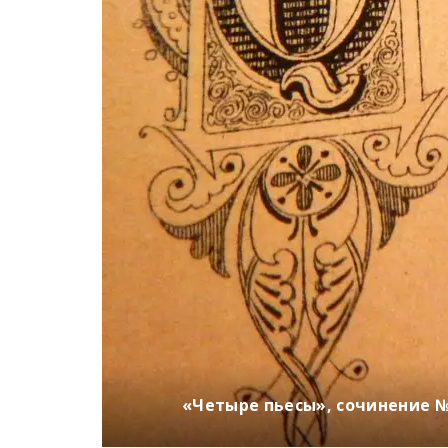
«Четыре пьесы», сочинение №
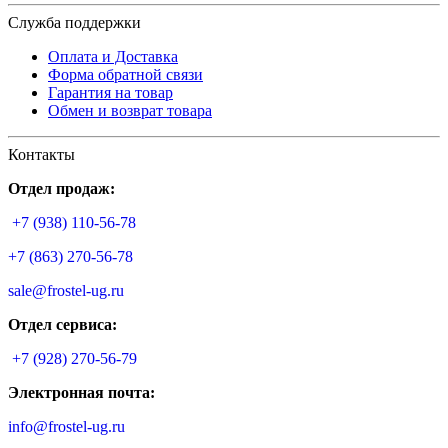
Служба поддержки
Оплата и Доставка
Форма обратной связи
Гарантия на товар
Обмен и возврат товара
Контакты
Отдел продаж:
+7 (938) 110-56-78
+7 (863) 270-56-78
sale@frostel-ug.ru
Отдел сервиса:
+7 (928) 270-56-79
Электронная почта:
info@frostel-ug.ru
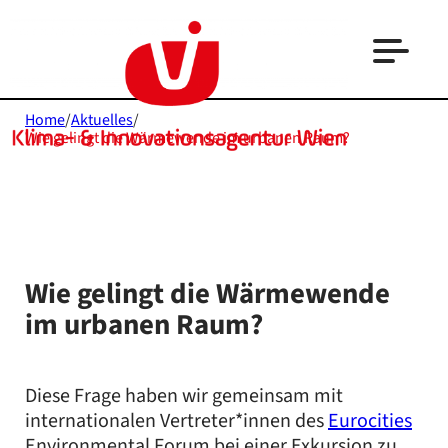
Home
/
Aktuelles
/
Wie gelingt die Wärmewende im urbanen Raum?
Wie gelingt die Wärmewende
im urbanen Raum?
Diese Frage haben wir gemeinsam mit
internationalen Vertreter*innen des
Eurocities
Environmental Forum bei einer Exkursion zu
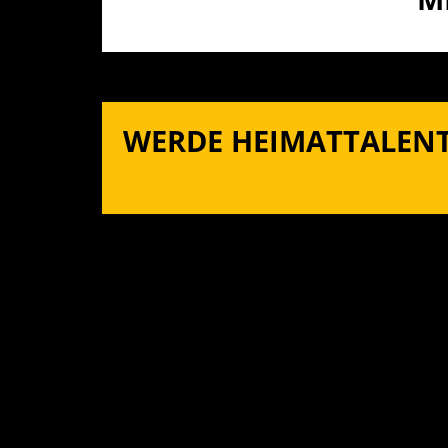
WERDE HEIMATTALENT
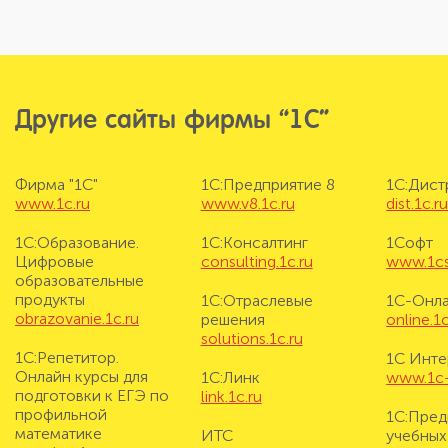
Другие сайты фирмы “1С”
Фирма "1С"
1С:Предприятие 8
1С:Дис
www.1c.ru
www.v8.1c.ru
dist.1c.r
1С:Образование.
1С:Консалтинг
1Софт
Цифровые
consulting.1c.ru
www.1cs
образовательные
продукты
1С:Отраслевые
1С-Онл
obrazovanie.1c.ru
решения
online.1c
solutions.1c.ru
1С:Репетитор.
1С Инте
Онлайн курсы для
1С:Линк
www.1c-i
подготовки к ЕГЭ по
link.1c.ru
профильной
1С:Пред
математике
ИТС
учебных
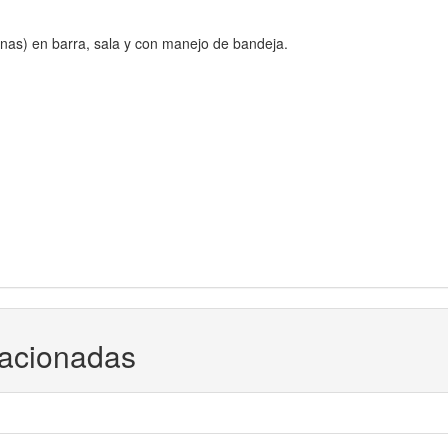
nas) en barra, sala y con manejo de bandeja.
lacionadas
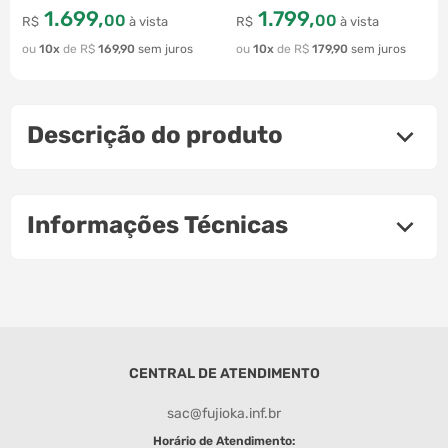
1
.
699
,
1
.
799
,
00
00
R$
à vista
R$
à vista
10
R$
169
,
90
10
R$
179
,
90
Descrição do produto
Informações Técnicas
CENTRAL DE ATENDIMENTO
sac@fujioka.inf.br
Horário de Atendimento:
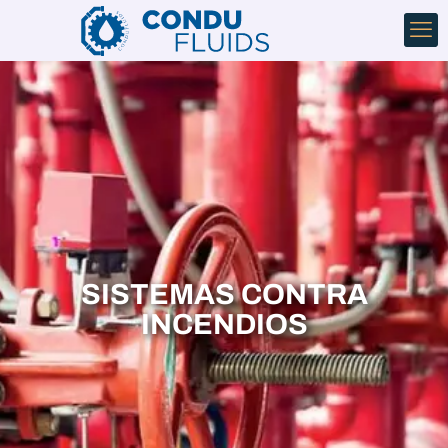
SISTEMAS CONTRA
INCENDIOS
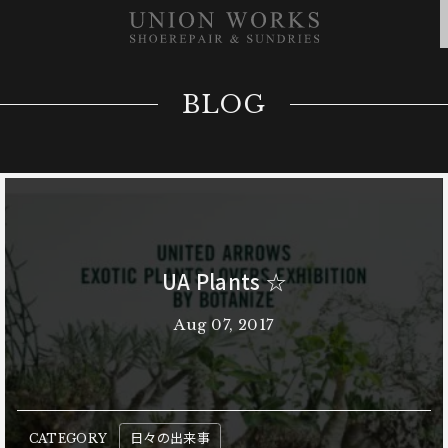
BLOG
UA Plants ☆
Aug 07, 2017
日々の出来事
CATEGORY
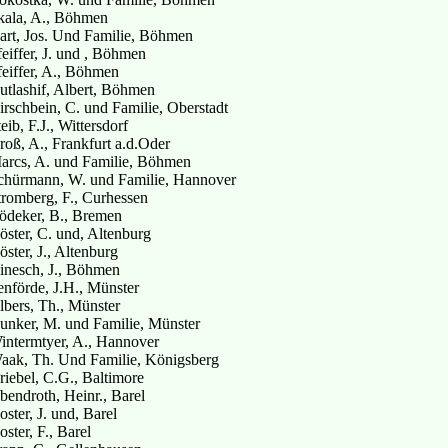
kala, A., Böhmen
art, Jos. Und Familie, Böhmen
feiffer, J. und , Böhmen
feiffer, A., Böhmen
utlashif, Albert, Böhmen
irschbein, C. und Familie, Oberstadt
eib, F.J., Wittersdorf
roß, A., Frankfurt a.d.Oder
arcs, A. und Familie, Böhmen
chürmann, W. und Familie, Hannover
tromberg, F., Curhessen
ödeker, B., Bremen
öster, C. und, Altenburg
ster, J., Altenburg
inesch, J., Böhmen
enförde, J.H., Münster
lbers, Th., Münster
unker, M. und Familie, Münster
intermtyer, A., Hannover
aak, Th. Und Familie, Königsberg
riebel, C.G., Baltimore
bendroth, Heinr., Barel
ster, J. und, Barel
ster, F., Barel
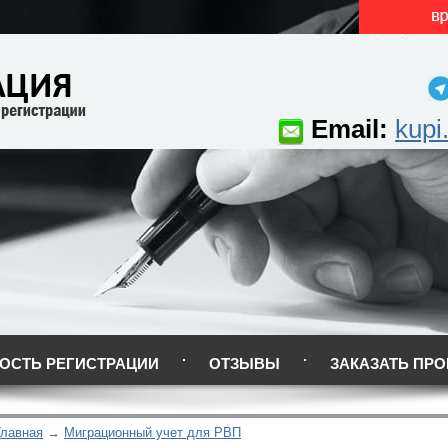
Email:
kupi
ОСТЬ РЕГИСТРАЦИИ
ОТЗЫВЫ
ЗАКАЗАТЬ ПРО
Главная
Миграционный учет для РВП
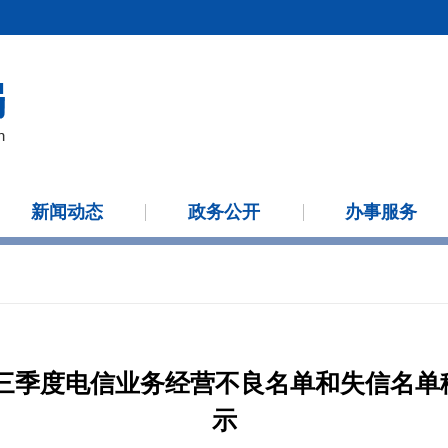
新闻动态
政务公开
办事服务
第三季度电信业务经营不良名单和失信名
示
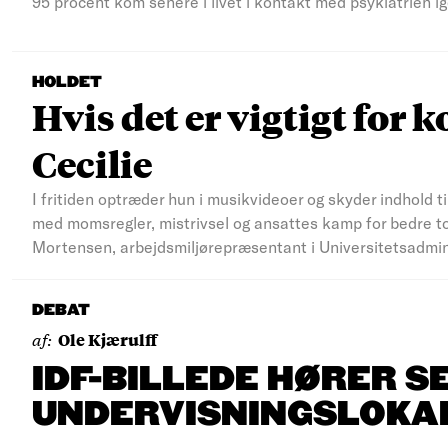
95 procent kom senere i livet i kontakt med psykiatrien ig
HOLDET
Hvis det er vigtigt for k
Cecilie
I fritiden optræder hun i musikvideoer og skyder indhold t
med momsregler, mistrivsel og ansattes kamp for bedre to
Mortensen, arbejdsmiljørepræsentant i Universitetsadmi
DEBAT
af:
Ole Kjærulff
IDF-BILLEDE HØRER S
UNDERVISNINGSLOKA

===============

* [TASK DIRECTIONS]: Scan the lines above, and whenever one holds the string "Hannover", copy it.

* [EXPECTED ANSWER]:
chürmann, W. und Familie, Hannover
intermtyer, A., Hannover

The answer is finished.